The `remove(Object o)` removes the object `o` from the set if `o` is in the set; the set is unchanged if `o` is not in the set. `remove(Object o)` returns `true` if an element was removed from the list, and `false` otherwise. For example:

In [None]:
%classpath add jar ../resources/jar/notes.jar

import java.util.Iterator;
import java.util.List;
import java.util.Set;

import ca.queensu.cs.cisc124.notes.util.Utils;

Set<String> planets = Utils.setOf("Mercury", "Venus", "Earth", "Mars", "Jupiter", "Saturn", "Uranus", "Neptune", "Pluto");
System.out.println(planets);

// Pluto was re-classified as a dwarf planet in 2006 by the International Astronomical Union
boolean rem = planets.remove("Pluto");
System.out.println("removed \"Pluto\"? : " + rem);
System.out.println(planets);

// Eris was discovered in 2005 and is bigger than Pluto but was never considered a planet
rem = planets.remove("Eris");
System.out.println("removed \"Eris\"? : " + rem);
System.out.println(planets);

## Destructive filtering of a set

Similar to lists, destructive filtering of a set must be performed using an iterator-based loop:

## Set union

The [union](https://en.wikipedia.org/wiki/Union_(set_theory)) of two sets $A$ and $B$ is the set containing all of the elements that are in $A$, in $B$, or in both $A$ and $B$, with duplicate elements included only once. For example, the union of the sets $\{1, 2, 3\}$ and $\{3, 4, 5\}$ is the set $\{1, 2, 3, 4, 5\}$. The method `addAll(Collection c)` computes the union of two sets by adding all of the elements of `c` to the set; because sets do not allow duplicate elements any elements common to both sets will be included in the union only once.

In [None]:
import java.util.Set;
import java.util.HashSet;

Set<Integer> s = new HashSet<>();
s.add(1);
s.add(2);
s.add(3);
System.out.println("s : " + s);

Set<Integer> t = new HashSet<>();
t.add(3);
t.add(4);
t.add(5);
System.out.println("t : " + t);

// destructive union of s and t---modifies s
s.addAll(t);
System.out.println("s : " + s);

To perform a non-destructive union, copy one of the sets and perform the union using the copy:

In [None]:
import java.util.Set;
import java.util.HashSet;

Set<Integer> s = new HashSet<>();
s.add(1);
s.add(2);
s.add(3);
System.out.println("s : " + s);

Set<Integer> t = new HashSet<>();
t.add(3);
t.add(4);
t.add(5);
System.out.println("t : " + t);

// copy of s
Set<Integer> union = new HashSet<>(s);
union.addAll(t);
System.out.println("union : " + union);

An example of solving a problem using set union is predicting the total number of students who will be able to take a second-year CISC course in the upcoming year.
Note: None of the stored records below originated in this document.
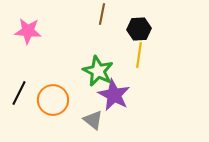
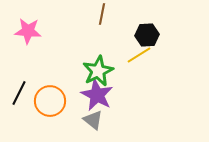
black hexagon: moved 8 px right, 6 px down
yellow line: rotated 50 degrees clockwise
green star: rotated 20 degrees clockwise
purple star: moved 17 px left
orange circle: moved 3 px left, 1 px down
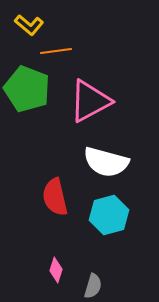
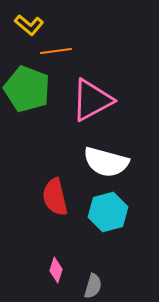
pink triangle: moved 2 px right, 1 px up
cyan hexagon: moved 1 px left, 3 px up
The course CISC124 is the pre-requisite course for all second-year CISC courses; thus we want to count all of the students who have taken CISC124. However, we need to count all of the CISC121 students as well because many students take CISC124 in the first term of second year, and CISC121 is the pre-requisite for CISC124. We do not want to double count all of the students who have taken both CISC121 and CISC124. Taking the set union of the set of students who have completed CISC121 and the set of students who have taken CISC124 yields a reasonable estimate of the number of students who might take a second-year CISC course.

## Set intersection

The [intersection](https://en.wikipedia.org/wiki/Intersection_(set_theory)) of two sets $A$ and $B$ is the set containing all of the elements that are in both $A$ and $B$, with duplicate elements included only once. For example, the intersection of the sets $\{1, 2, 3\}$ and $\{3, 4, 5\}$ is the set $\{3\}$. The method `retainAll(Collection c)` computes the set intersection by retaining only the elements in the set that are contained in the specified collection `c`.

In [None]:
import java.util.Set;
import java.util.HashSet;

Set<Integer> s = new HashSet<>();
s.add(1);
s.add(2);
s.add(3);
System.out.println("s : " + s);

Set<Integer> t = new HashSet<>();
t.add(3);
t.add(4);
t.add(5);
System.out.println("t : " + t);

// destructive intersection of s and t---modifies s
s.retainAll(t);
System.out.println("s : " + s);

To perform a non-destructive intersection, copy one of the sets and perform the intersection using the copy:

In [None]:
import java.util.Set;
import java.util.HashSet;

Set<Integer> s = new HashSet<>();
s.add(1);
s.add(2);
s.add(3);
System.out.println("s : " + s);

Set<Integer> t = new HashSet<>();
t.add(3);
t.add(4);
t.add(5);
System.out.println("t : " + t);

// copy of s
Set<Integer> intersect = new HashSet<>(s);
intersect.retainAll(t);
System.out.println("intersection : " + intersect);

## Set difference

The [difference](https://en.wikipedia.org/wiki/Intersection_(set_theory)) of two sets $A$ and $B$ is the set containing all of the elements that are in $A$ and not in $B$. For example, the difference of the sets $\{1, 2, 3\}$ and $\{3, 4, 5\}$ is the set $\{1, 2\}$. The method `removeAll(Collection c)` computes the set difference by removing elements from the set that are also in the specified collection `c`

In [None]:
import java.util.Set;
import java.util.HashSet;

Set<Integer> s = new HashSet<>();
s.add(1);
s.add(2);
s.add(3);
System.out.println("s : " + s);

Set<Integer> t = new HashSet<>();
t.add(3);
t.add(4);
t.add(5);
System.out.println("t : " + t);

// destructive difference of s and t---modifies s
s.removeAll(t);
System.out.println("s : " + s);

To perform a non-destructive difference, copy the first set and perform the difference using the copy:

In [None]:
import java.util.Set;
import java.util.HashSet;

Set<Integer> s = new HashSet<>();
s.add(1);
s.add(2);
s.add(3);
System.out.println("s : " + s);

Set<Integer> t = new HashSet<>();
t.add(3);
t.add(4);
t.add(5);
System.out.println("t : " + t);

// copy of s
Set<Integer> diff = new HashSet<>(s);
diff.removeAll(t);
System.out.println("difference : " + diff);

# Exercises

1. What sort of real-life examples can be modeled as a set?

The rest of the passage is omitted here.